Kamilla Steiwer

Personal information
- Nationality: Norwegian
- Born: 1993 (age 32–33)

Sport
- Sport: Orienteering
- Club: Fredrikstad SK

Medal record
Representing Norway
Women's orienteering
World Championships
| Bronze medal – third place | 2021 Doksy | Relay |
European Championships
| Silver medal – second place | 2024 Mór | Relay |

= Kamilla Steiwer =

Norwegian orienteering competitor

Kamilla Steiwer (née Olaussen; born 1993) is a Norwegian orienteering competitor who represents the club Fredrikstad SK.

==Career==
Competing at the 2018 World Orienteering Championships in Latvia, Steiwer placed fourth in the relay with the Norwegian team, and
5th in the long distance. At the 2019 World Orienteering Championships in Østfold, Norway, she placed fourth in the relay, 16th in the middle distance, and 13th in the long distance.

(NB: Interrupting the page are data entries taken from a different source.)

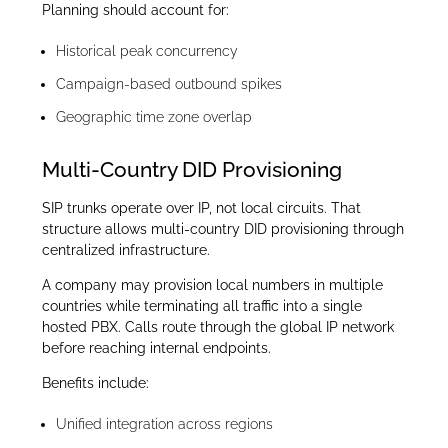
Planning should account for:
Historical peak concurrency
Campaign-based outbound spikes
Geographic time zone overlap
Multi-Country DID Provisioning
SIP trunks operate over IP, not local circuits. That
structure allows multi-country DID provisioning through
centralized infrastructure.
A company may provision local numbers in multiple
countries while terminating all traffic into a single
hosted PBX. Calls route through the global IP network
before reaching internal endpoints.
Benefits include:
Unified integration across regions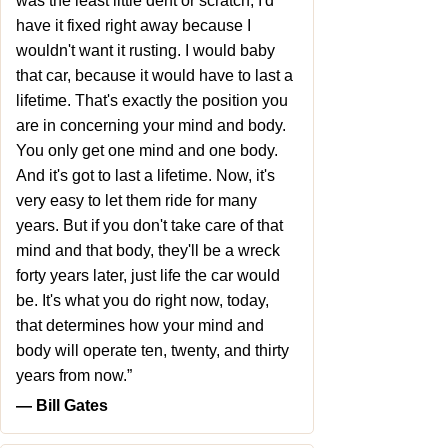
was the least little dent or scratch, I'd
have it fixed right away because I
wouldn't want it rusting. I would baby
that car, because it would have to last a
lifetime. That's exactly the position you
are in concerning your mind and body.
You only get one mind and one body.
And it's got to last a lifetime. Now, it's
very easy to let them ride for many
years. But if you don't take care of that
mind and that body, they'll be a wreck
forty years later, just life the car would
be. It's what you do right now, today,
that determines how your mind and
body will operate ten, twenty, and thirty
years from now.”
― Bill Gates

She competed at the 2021 World Orienteering Championships in the Czech Republic, where she placed fourth in the middle distance after a close fight for the bronze medal, two seconds behind Simona Aebersold. She won a bronze medal in the relay with the Norwegian team, together with Marie Olaussen and Andrine Benjaminsen.

Steiwer was running the first leg in the relay at the 2024 European Orienteering Championships, winning silver medal for Norway along with Marie Olaussen and Andrine Benjaminsen.

==Personal life==
She is a sister of Marie Olaussen and in a relationship with Gaute Hallan Steiwer, and sister-in-law of Kine Hallan Steiwer.